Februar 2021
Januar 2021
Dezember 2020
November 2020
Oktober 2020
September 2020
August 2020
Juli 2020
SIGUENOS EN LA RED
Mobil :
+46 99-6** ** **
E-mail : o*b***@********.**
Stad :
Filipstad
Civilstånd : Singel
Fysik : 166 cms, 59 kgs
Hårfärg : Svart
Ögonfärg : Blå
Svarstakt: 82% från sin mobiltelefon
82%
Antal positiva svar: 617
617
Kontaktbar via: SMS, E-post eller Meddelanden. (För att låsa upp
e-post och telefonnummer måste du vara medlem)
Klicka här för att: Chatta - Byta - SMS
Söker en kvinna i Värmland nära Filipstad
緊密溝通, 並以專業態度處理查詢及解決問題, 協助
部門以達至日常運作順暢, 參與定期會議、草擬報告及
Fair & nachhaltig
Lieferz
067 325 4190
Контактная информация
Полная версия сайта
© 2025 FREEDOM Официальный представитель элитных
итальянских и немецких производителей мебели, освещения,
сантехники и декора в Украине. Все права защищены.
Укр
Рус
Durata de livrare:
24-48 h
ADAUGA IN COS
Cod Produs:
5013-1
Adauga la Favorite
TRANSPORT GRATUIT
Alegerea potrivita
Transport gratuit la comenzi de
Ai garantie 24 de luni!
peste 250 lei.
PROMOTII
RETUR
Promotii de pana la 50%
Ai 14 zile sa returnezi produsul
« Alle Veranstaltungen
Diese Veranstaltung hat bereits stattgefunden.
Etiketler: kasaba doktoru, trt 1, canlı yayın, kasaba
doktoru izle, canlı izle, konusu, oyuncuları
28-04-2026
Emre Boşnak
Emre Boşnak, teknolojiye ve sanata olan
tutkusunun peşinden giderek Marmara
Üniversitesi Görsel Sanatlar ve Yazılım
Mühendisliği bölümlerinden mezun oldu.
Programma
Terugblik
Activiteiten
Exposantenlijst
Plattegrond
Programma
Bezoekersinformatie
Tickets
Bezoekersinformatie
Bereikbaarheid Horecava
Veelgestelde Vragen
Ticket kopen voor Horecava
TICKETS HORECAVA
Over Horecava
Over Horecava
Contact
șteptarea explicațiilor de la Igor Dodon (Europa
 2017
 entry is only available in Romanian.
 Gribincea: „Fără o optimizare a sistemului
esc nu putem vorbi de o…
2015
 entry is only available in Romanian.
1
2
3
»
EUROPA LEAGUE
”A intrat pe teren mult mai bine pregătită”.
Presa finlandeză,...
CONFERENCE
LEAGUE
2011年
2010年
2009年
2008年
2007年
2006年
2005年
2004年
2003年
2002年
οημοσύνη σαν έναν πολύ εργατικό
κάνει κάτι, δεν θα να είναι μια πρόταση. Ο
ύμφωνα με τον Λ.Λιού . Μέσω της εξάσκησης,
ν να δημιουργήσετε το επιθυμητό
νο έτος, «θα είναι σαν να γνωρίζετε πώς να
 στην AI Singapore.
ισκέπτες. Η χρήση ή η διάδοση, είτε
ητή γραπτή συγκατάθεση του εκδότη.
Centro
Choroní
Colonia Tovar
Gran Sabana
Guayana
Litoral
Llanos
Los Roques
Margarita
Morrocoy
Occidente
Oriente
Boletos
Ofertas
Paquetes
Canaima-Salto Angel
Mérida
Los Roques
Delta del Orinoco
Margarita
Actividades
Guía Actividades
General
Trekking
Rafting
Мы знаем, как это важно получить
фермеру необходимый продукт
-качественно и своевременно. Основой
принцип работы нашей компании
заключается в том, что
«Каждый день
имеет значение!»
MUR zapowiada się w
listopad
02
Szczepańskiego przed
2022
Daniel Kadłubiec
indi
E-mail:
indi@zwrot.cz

#### [Task details]
Each line that holds the string "είναι" is to be copied from the entries above.

#### [Result of the exercise]
κάνει κάτι, δεν θα να είναι μια πρόταση. Ο
νο έτος, «θα είναι σαν να γνωρίζετε πώς να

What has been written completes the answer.